For McGrath, ‘that was the first time that I sort of suddenly had the realization that the students in my class, some of them at least are very aware -- if it’s a large class with a lot of Chinese nationals and they don’t know them all -- that they might be self-censoring what they say because they’re worried about who else in the class might be listening, and who they might be talking to.’”
McGrath confirmed via email this account was accurate. 

Monitoring. 
Lloyd-Damnjanovic wrote that "numerous faculty and students reported experiences in which they felt they were being monitored by students or campus actors who appeared to be from the PRC while engaging in sensitive academic activities." 
For example, she wrote of a case at Harvard University where a faculty member said that two of her colleagues, both visiting scholars from China, "confided in her that they had caught another visiting PRC scholar searching their offices after hours and heard him openly discuss writing periodic reports to the government during the 2016-17 academic year. 
The faculty member’s colleagues said they thought the reports pertained to the political views and activities of ethnically Chinese faculty, visiting scholars and students at Harvard. 
"They warned the faculty member to refrain from discussing sensitive political issues in front of unfamiliar ethnic Chinese," Lloyd-Damnjanovic wrote.

Abuse by Chinese students. 
Lloyd-Damnjanovic's interviewees also described experiencing harassing or abusive behavior on the part of Chinese students. 
In one example, an ethnically Chinese professor identified only by his former affiliation at Indiana University described his experience after speaking on a 2008 panel organized by a student organization, Campaign for Free Tibet.
Lloyd-Damnjanovic wrote, "After the event, the faculty member noticed that he and his background had become a topic of discussion among members of the [Chinese Students and Scholars Association] email Listserv.

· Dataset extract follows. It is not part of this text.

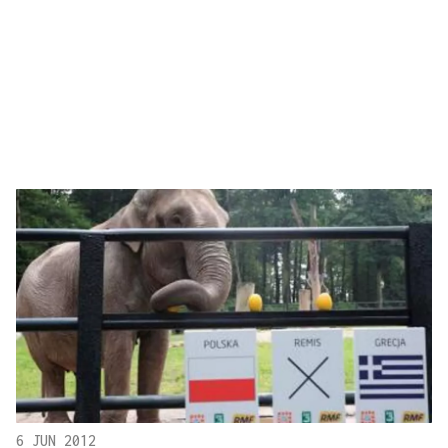
6 JUN 2012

A week later, the faculty member was walking in the park with his children when someone of student age who appeared to be a PRC national approached, pointed, and called him a 'dog' in Chinese. During a trip to the local farmer’s market several days later, the faculty member noticed someone of student age who appeared to be ethnically Chinese approached with a camera and took a close-up photograph of his son’s face. The faculty member said that the photographic activity made him fear for the safety of his son, a toddler at the time, and for his family."
“It is intimidating,” the faculty member told Lloyd-Damnjanovic. 

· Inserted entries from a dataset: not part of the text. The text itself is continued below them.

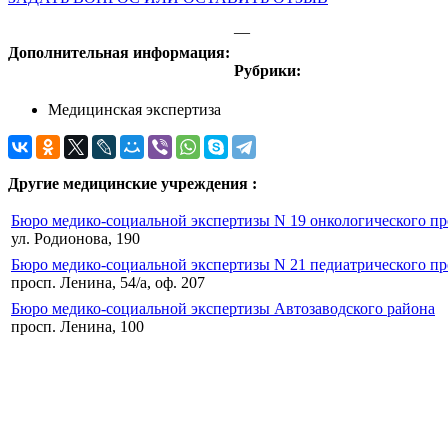
—
Дополнительная информация:
Рубрики:
Медицинская экспертиза
Другие медицинские учреждения :
Бюро медико-социальной экспертизы N 19 онкологического п
ул. Родионова, 190
Бюро медико-социальной экспертизы N 21 педиатрического п
просп. Ленина, 54/а, оф. 207
Бюро медико-социальной экспертизы Автозаводского района
просп. Ленина, 100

“You can never be 100 percent sure it is related to the [Tibet] speaking event, but it happened right after.”

Self-censorship. 
Lloyd-Damnjanovic also asked her faculty interviewees about the issue of self-censorship. 

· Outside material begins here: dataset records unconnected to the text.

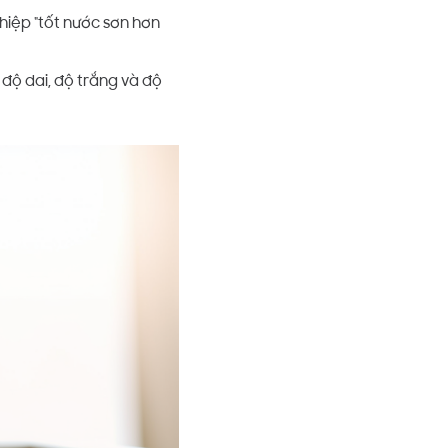
hiệp "tốt nước sơn hơn
 độ dai, độ trắng và độ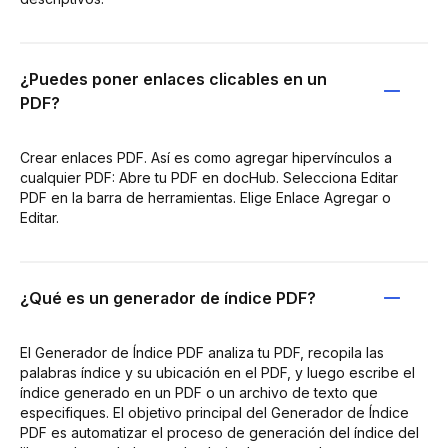
¿Puedes poner enlaces clicables en un
PDF?
Crear enlaces PDF. Así es como agregar hipervínculos a
cualquier PDF: Abre tu PDF en docHub. Selecciona Editar
PDF en la barra de herramientas. Elige Enlace Agregar o
Editar.
¿Qué es un generador de índice PDF?
El Generador de Índice PDF analiza tu PDF, recopila las
palabras índice y su ubicación en el PDF, y luego escribe el
índice generado en un PDF o un archivo de texto que
especifiques. El objetivo principal del Generador de Índice
PDF es automatizar el proceso de generación del índice del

Varying reasons they gave for self-censorship include concerns about being denied a visa to enter China and the effects that would have on their career and concerns about the safety of their research subjects. 
Some scholars who are Chinese citizens or of ethnic Chinese heritage said they self-censored out of concern for family and friends in China.

The Wilson Center study came out several days after two professors published a paper based on their survey of more than 500 China studies scholars. 
About 68 percent of respondents to that survey identified self-censorship as a problem in the field.
The survey, conducted by Sheena Chestnut Greitens, an assistant professor of political science at the University of Missouri, and Rory Truex, an assistant professor of politics and international affairs at Princeton University, also documented the real risks China scholars can face in conducting research. 
Greitens and Truex found that about 9 percent of China scholars reported having been “taken for tea” by Chinese government authorities to be interviewed or warned about their research, 26 percent of scholars who conduct archival research reported being denied access and 5 percent reported difficulties obtaining a visa. 
In addition, 2.5 percent -- 14 individual scholars -- reported experiencing temporary detention by police or physical intimidation.